Successful management of over-weight and obesity depends on a systematic approach. Consistent use of such a system identifies patients who would benefit from nutritional counseling, because the behaviors that increase a patient’s risk for related morbidity and mortality are rarely what bring a patient to the clinic. That is, patients rarely present with the complaint that they have trouble eating a healthy diet.

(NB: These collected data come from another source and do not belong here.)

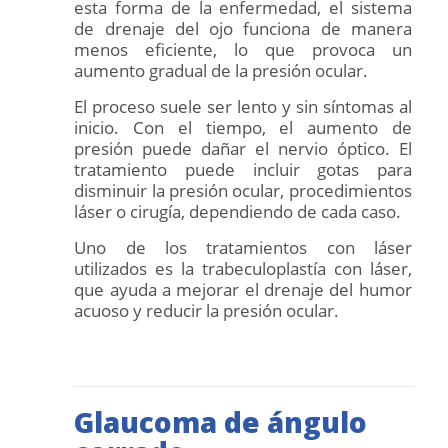
esta forma de la enfermedad, el sistema
de drenaje del ojo funciona de manera
menos eficiente, lo que provoca un
aumento gradual de la presión ocular.
El proceso suele ser lento y sin síntomas al
inicio. Con el tiempo, el aumento de
presión puede dañar el nervio óptico. El
tratamiento puede incluir gotas para
disminuir la presión ocular, procedimientos
láser o cirugía, dependiendo de cada caso.
Uno de los tratamientos con láser
utilizados es la trabeculoplastía con láser,
que ayuda a mejorar el drenaje del humor
acuoso y reducir la presión ocular.
Glaucoma de ángulo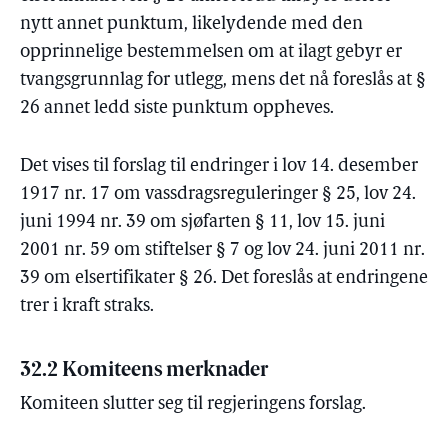
nytt annet punktum, likelydende med den
opprinnelige bestemmelsen om at ilagt gebyr er
tvangsgrunnlag for utlegg, mens det nå foreslås at §
26 annet ledd siste punktum oppheves.
Det vises til forslag til endringer i lov 14. desember
1917 nr. 17 om vassdragsreguleringer § 25, lov 24.
juni 1994 nr. 39 om sjøfarten § 11, lov 15. juni
2001 nr. 59 om stiftelser § 7 og lov 24. juni 2011 nr.
39 om elsertifikater § 26. Det foreslås at endringene
trer i kraft straks.
32.2 Komiteens merknader
Komiteen slutter seg til regjeringens forslag.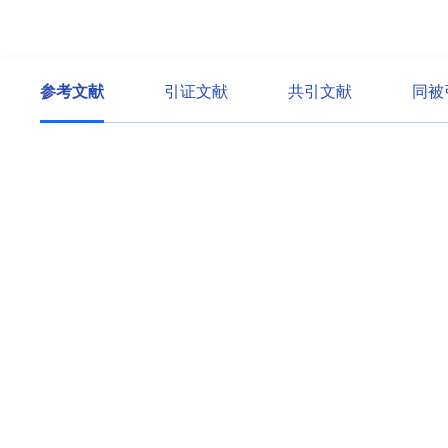
参考文献
引证文献
共引文献
同被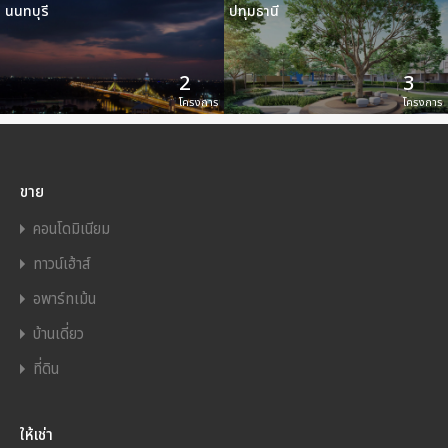
นนทบุรี
ปทุมธานี
2
3
โครงการ
โครงการ
ขาย
คอนโดมิเนียม
ทาวน์เฮ้าส์
อพาร์ทเม้น
บ้านเดี่ยว
ที่ดิน
ให้เช่า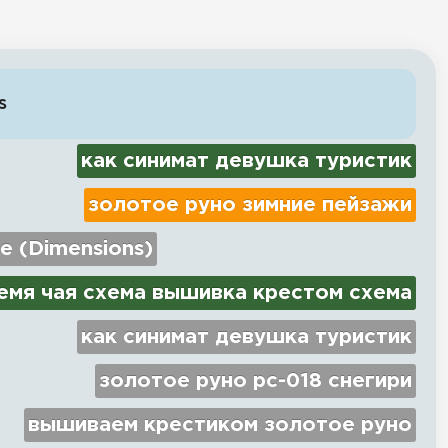
s
как синимат девушка туристик
золотое руно зимние пейзажи
e (Dimensions)
емя чая схема вышивка крестом схема
как синимат девушка туристик
золотое руно рс-018 снегири
вышиваем крестиком золотое руно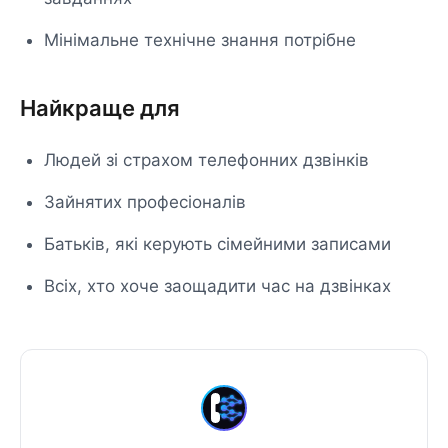
Мінімальне технічне знання потрібне
Найкраще для
Людей зі страхом телефонних дзвінків
Зайнятих професіоналів
Батьків, які керують сімейними записами
Всіх, хто хоче заощадити час на дзвінках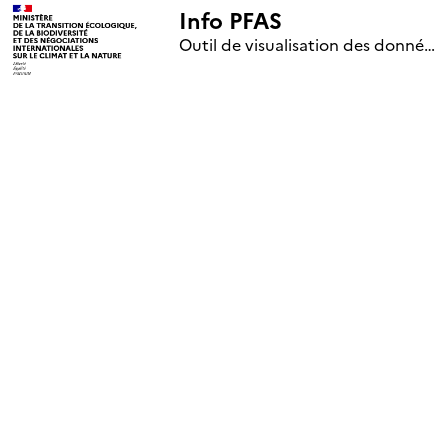
Info PFAS
+
Outil de visualisation des données nationales de surveillance des substances PFAS (mise à jour le 1er jour de chaque mois)
–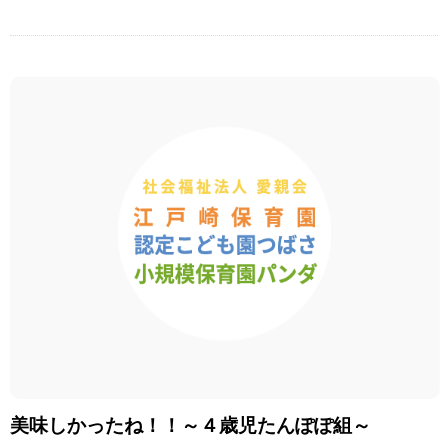
美味しかったね！！～４歳児たんぽぽ組～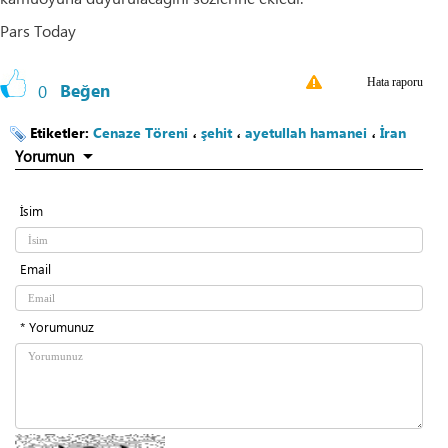
Pars Today
Hata raporu
0
Beğen
Etiketler:
Cenaze Töreni
،
şehit
،
ayetullah hamanei
،
İran
Yorumun
İsim
Email
* Yorumunuz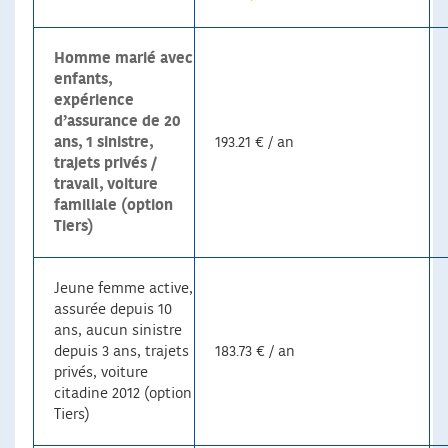
Homme marié avec
enfants,
expérience
d’assurance de 20
ans, 1 sinistre,
193.21 € / an
trajets privés /
travail, voiture
familiale (option
Tiers)
Jeune femme active,
assurée depuis 10
ans, aucun sinistre
depuis 3 ans, trajets
183.73 € / an
privés, voiture
citadine 2012 (option
Tiers)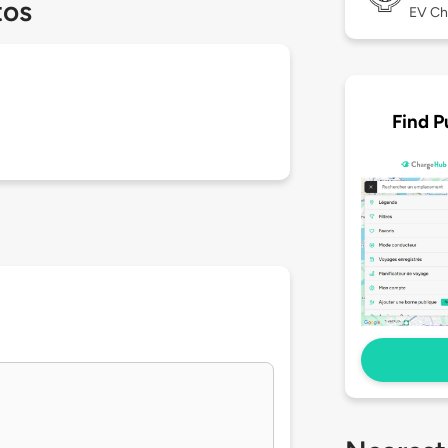
tos
EV Ch
Find P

They are more likely to present with the sequelae of poor nutrition, such as weight gain, or even with symptoms of diabetes mellitus, or a routine evaluation may detect increased blood pressure or an elevated low density lipoprotein (LDL) cholesterol level. An approach that includes a system for assessing behavioral risk factors, especially when such conditions are present, is essential. In addition, the use of such an approach conveys to the patient that his or her physician takes proper nutrition and adequate physical activity seriously as components of a health- promoting lifestyle. The process of care (including the patient-physician relationship) and the systems that support it can improve the quality of care.4

In conclusion, family physicians have a key role and responsibility in preventing overweight in the community, and helping obese patients to loss weight and improve their health.